Students at Rice University (Houston, TX, USA; www.rice.edu) have developed a vision-based tool that can be used for the qualitative analysis of a baseball pitcher's grip.
Although grip is an essential part of pitching technique, current video-based analysis does not provide detailed grip information. Thus a method was required to discover the exact position and force of the pitching hand with respect to the ball during the process.
The so-called Pitch Pressure Analysis and Logging System, or PitchPALS, developed at Rice employs a baseball that contains 28 piezoelectric sensors placed along the seams of the ball.
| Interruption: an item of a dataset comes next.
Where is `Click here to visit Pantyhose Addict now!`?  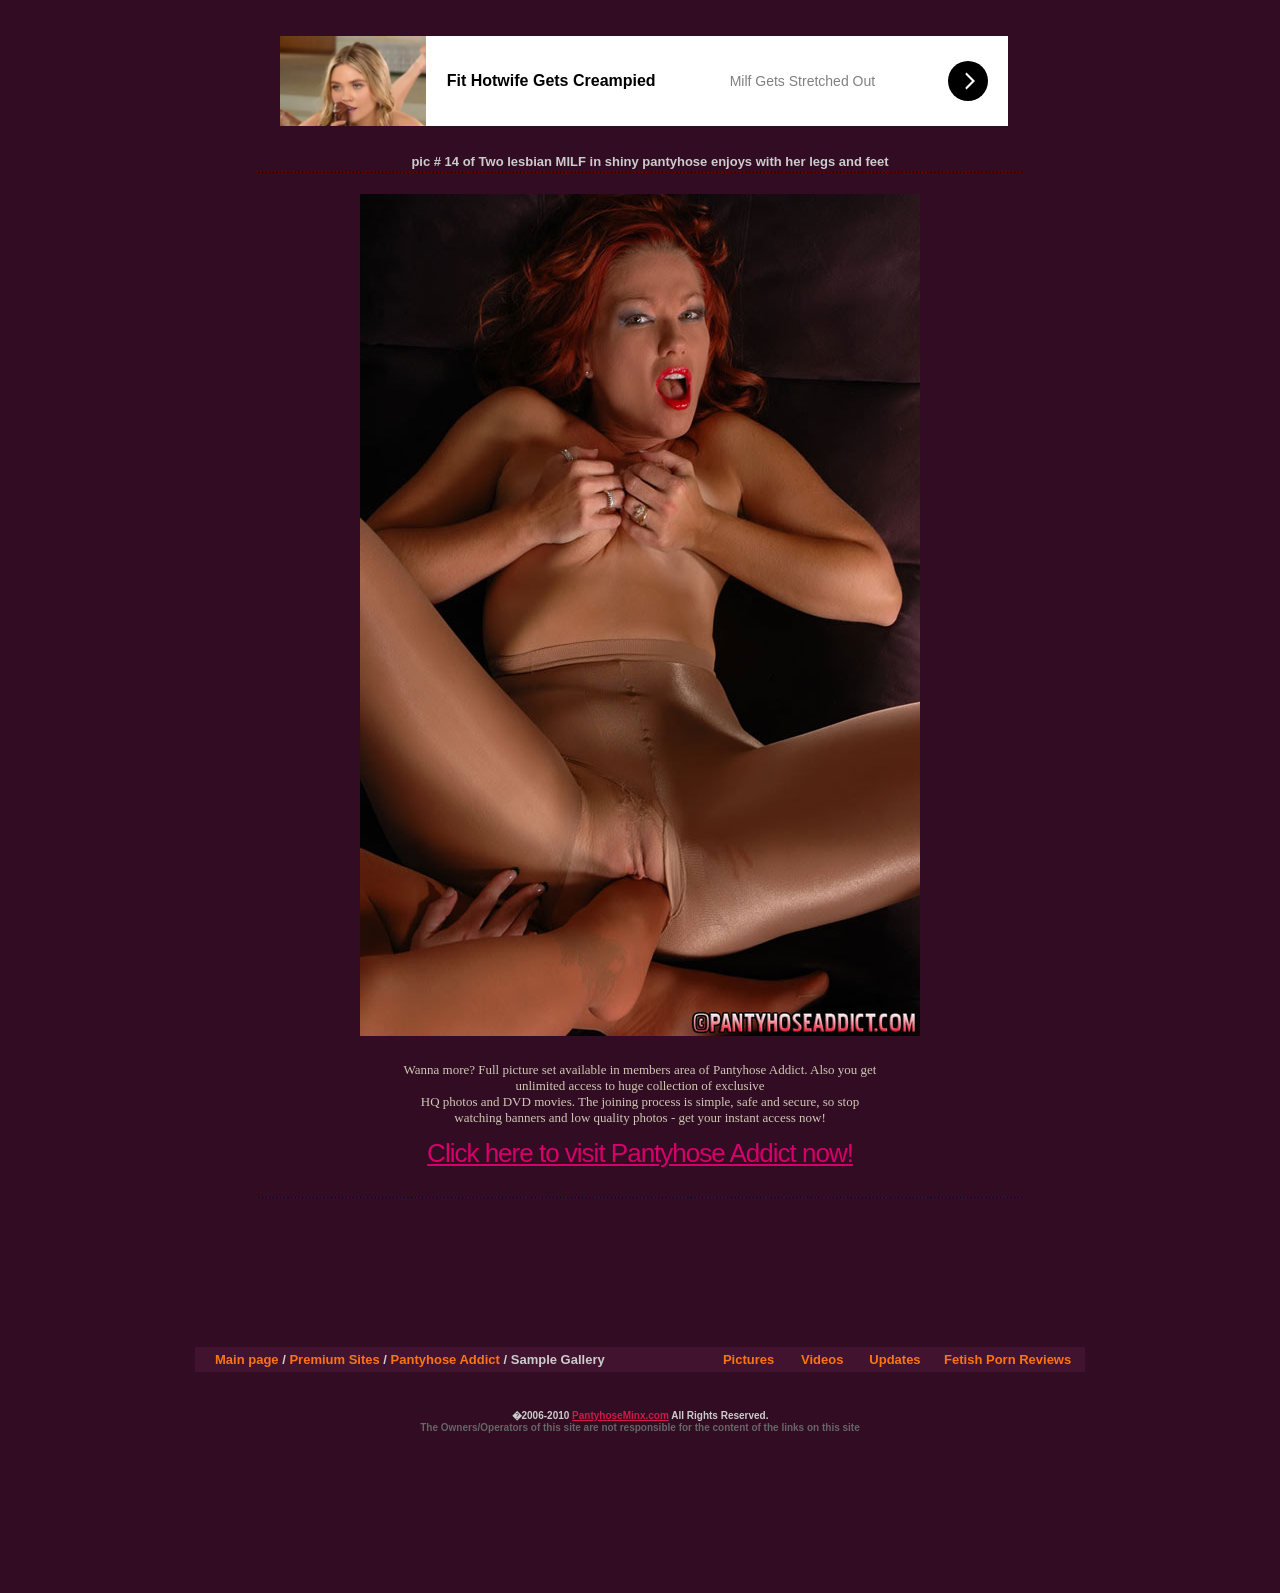 Click here to visit Pantyhose Addict now! is located at coordinates (640, 1153).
The sensors record the contact points between the pitcher's hand and the ball, as well as the exact amount of force exerted throughout the entire pitching motion. A voltage divider circuit then turns the force value into voltage signals that are converted into digital data and stored on a MSP340 microprocessor from Texas Instruments (Dallas, TX, USA; www.ti.com), after which they can be transferred to a host computer using a UART through a USB connector.
While the sensors record force and position data during the pitching motion, a A504k CMOS area-scan video camera from Basler Vision Technologies (Ahrensburg, Germany; www.baslerweb.com) interfaced to a PCIe-1433 Camera Link frame grabber from National Instruments (Austin, TX, USA; www.ni.com) simultaneously captures images of the pitcher to a PC. The force data are then presented in a 3-D map as the force sensor data and the video footage are synchronized in a graphical user interface (GUI) developed using National Instruments DIADEM software.
The system was tested by pitchers who threw the PitchPALS baseball into a net from a distance of 40 ft at approximately 50 mph while the camera recorded their full body motion. After each pitch, data were transmitted to a computer through the UART and USB connection. The system recorded significant changes in force on the baseball during the pitching motion.
The researchers hope to integrate wireless communications into the system, and to increase the sample rate of data acquisition, delivering higher-resolution data. They also expect to test and improve the durability of the system so that it can be used at pitching speeds up to 90 mph. They believe that the system could be used to train young pitchers to master an ideal grip of the ball, identify errors in grip technique, and use the data to detect a pitcher's fatigue points.